Noir on the Boulevard
The weather is not the only thing heating up this summer as Noir on the Boulevard continues with the 1946 film "The Postman Always Rings Twice." James M. Cain’s hard-boiled classic screens Sunday at 1:00 pm at Digital Gym Cinema. Lana Turner and John Garfield star in this tale of lust and murder that the Production Code Administration had at one point deemed "definitely unsuitable for motion picture production."
Turner and Garfield generated on screen heat despite the restrictions of the Hays Code. The film was remade in 1981 with Jessica Lange and Jack Nicholson. Although the remake could be more sexually explicit, it failed to capture the same tension as the original.
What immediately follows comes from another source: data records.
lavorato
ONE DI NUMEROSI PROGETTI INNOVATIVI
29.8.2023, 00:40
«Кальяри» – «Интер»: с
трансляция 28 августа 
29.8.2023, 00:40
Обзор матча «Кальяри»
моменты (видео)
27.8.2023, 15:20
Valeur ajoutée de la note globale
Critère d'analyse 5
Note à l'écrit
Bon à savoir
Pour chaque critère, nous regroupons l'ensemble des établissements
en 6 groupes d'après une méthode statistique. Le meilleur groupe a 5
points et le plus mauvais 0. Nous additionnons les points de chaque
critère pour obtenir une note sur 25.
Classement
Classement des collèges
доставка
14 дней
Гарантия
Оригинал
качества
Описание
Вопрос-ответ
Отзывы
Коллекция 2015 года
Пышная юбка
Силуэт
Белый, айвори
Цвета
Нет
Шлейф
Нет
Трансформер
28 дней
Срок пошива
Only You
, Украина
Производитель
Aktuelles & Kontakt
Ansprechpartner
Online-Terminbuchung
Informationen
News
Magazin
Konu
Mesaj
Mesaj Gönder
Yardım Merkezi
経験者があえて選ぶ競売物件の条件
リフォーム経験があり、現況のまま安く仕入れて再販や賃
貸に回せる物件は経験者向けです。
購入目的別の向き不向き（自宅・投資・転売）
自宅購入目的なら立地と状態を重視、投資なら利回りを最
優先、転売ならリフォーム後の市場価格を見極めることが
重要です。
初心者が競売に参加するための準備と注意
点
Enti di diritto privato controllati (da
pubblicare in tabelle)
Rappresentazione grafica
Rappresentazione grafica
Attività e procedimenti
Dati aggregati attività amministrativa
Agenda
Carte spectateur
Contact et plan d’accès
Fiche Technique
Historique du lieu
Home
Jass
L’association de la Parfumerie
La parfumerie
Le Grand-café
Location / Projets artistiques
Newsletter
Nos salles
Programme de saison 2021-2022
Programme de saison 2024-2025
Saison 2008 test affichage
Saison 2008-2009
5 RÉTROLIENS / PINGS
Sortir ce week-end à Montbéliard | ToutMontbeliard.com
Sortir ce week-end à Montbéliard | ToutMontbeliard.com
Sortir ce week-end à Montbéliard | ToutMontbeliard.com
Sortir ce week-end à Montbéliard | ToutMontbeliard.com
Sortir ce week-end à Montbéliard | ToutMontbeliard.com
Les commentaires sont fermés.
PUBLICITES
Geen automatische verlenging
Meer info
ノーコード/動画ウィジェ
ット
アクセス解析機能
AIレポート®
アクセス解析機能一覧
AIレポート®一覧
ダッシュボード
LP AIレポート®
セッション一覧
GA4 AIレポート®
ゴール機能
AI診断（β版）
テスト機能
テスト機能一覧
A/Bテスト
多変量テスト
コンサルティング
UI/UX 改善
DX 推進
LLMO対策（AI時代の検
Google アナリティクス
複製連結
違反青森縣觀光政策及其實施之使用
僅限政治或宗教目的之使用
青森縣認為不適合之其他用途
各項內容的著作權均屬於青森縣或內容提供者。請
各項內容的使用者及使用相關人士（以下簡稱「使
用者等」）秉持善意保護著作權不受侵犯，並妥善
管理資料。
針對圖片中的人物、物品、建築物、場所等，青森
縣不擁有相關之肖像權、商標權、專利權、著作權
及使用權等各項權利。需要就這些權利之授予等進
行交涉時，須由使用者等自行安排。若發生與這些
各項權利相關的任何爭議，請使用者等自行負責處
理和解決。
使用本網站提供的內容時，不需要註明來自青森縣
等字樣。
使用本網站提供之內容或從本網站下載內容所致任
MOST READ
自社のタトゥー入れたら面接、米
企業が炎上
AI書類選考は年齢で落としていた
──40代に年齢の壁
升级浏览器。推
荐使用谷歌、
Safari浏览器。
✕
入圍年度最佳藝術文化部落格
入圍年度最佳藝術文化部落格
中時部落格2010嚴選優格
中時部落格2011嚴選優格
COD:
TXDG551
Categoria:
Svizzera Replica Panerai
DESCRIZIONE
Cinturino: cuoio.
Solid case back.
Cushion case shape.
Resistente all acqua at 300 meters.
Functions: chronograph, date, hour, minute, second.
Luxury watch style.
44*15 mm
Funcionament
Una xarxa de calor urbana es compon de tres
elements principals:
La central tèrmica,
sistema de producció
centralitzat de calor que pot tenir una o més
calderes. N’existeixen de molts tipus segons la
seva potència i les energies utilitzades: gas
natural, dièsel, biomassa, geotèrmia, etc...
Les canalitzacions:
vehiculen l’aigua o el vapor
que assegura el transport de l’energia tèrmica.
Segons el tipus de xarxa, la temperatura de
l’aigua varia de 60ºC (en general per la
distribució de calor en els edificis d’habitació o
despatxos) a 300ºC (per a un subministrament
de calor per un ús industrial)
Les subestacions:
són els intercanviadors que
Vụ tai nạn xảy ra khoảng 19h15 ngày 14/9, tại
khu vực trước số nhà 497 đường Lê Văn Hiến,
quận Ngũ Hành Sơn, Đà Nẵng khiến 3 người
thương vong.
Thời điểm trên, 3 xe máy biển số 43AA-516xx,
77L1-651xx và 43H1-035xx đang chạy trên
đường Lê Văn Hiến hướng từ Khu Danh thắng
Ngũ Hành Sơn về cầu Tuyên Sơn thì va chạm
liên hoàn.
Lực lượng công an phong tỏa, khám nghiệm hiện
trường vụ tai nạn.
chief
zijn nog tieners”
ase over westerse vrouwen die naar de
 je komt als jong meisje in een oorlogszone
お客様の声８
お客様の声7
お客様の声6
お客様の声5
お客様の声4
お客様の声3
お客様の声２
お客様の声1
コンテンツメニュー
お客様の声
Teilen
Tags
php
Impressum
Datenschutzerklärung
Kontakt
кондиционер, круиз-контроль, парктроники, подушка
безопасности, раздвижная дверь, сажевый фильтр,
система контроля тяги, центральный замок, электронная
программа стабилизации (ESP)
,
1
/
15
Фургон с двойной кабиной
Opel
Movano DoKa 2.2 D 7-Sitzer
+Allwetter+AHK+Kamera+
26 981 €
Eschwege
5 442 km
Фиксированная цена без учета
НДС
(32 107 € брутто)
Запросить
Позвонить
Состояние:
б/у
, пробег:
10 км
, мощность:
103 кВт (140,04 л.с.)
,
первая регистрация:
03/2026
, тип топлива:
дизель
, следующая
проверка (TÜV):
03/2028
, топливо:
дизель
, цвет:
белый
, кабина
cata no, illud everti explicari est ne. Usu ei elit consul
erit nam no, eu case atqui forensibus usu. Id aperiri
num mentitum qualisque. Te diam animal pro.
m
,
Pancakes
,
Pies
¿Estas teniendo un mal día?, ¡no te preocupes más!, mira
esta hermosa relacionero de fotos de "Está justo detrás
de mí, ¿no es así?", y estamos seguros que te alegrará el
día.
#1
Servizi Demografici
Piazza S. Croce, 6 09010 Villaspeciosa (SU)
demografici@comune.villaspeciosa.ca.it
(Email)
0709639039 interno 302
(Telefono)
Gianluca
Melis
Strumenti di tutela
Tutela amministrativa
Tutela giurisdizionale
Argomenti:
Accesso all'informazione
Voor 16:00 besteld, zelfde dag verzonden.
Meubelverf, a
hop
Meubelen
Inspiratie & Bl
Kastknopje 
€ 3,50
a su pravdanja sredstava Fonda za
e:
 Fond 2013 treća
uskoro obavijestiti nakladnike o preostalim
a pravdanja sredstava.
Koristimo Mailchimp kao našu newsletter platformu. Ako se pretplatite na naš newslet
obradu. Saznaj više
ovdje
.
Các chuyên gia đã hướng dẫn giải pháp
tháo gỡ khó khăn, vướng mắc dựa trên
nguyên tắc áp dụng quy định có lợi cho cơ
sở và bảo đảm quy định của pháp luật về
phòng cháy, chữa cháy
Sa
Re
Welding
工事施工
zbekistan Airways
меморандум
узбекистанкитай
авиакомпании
Cain's novel had previously been filmed abroad as "Le Dernier Tournant (The Last Turning)" in France in 1939 and as "Ossessione (Obsession)" in Italy in 1943.
Then on Monday the temperature continues to rise with the contemporary noir "Body Heat," also part of the year-long noir series that I co-host at Digital Gym Cinema. "Body Heat" also boasts a very young Mickey Rourke in a key role.
'Mission Impossible: Fallout'
Now for something new: the latest entry in the "Mission Impossible" franchise, "Fallout." If this film only had its bathroom brawl (featuring Liang Yang), it would be worth the price of admission.
I was not a fan of the franchise until Brad Bird (directing the 2011 "Mission Impossible: Ghost Protocol") and Christopher McQuarrie (writing and directing "Mission Impossible: Rogue Nation" in 2015) re-energized it with humor and jaw-dropping action. One of the keys to the success of the franchise after Bird and McQuarrie is that they deflate Tom Cruise’s square-jawed action hero image by constantly beating the crap out of him, which I have to confess I really enjoy since he always seemed too smug on screen.
Plot is irrelevant here, and made overly complicated, but what carries it is great fight choreography, chases and pacing and a ridiculous sense of fun. The opening captures the spirit of the original 1960s TV series created by Bruce Geller, and then McQuarrie (returning as writer-director) just keeps things zipping along. In the kick-ass bathroom fight, he uses no music and keeps the camera and editing simple to let the action just impress you.
So there you have it, the perfect weekend fare of "Mission Impossible: Fallout" as well as the film noir classics "The Postman Always Rings Twice" and "Body Heat."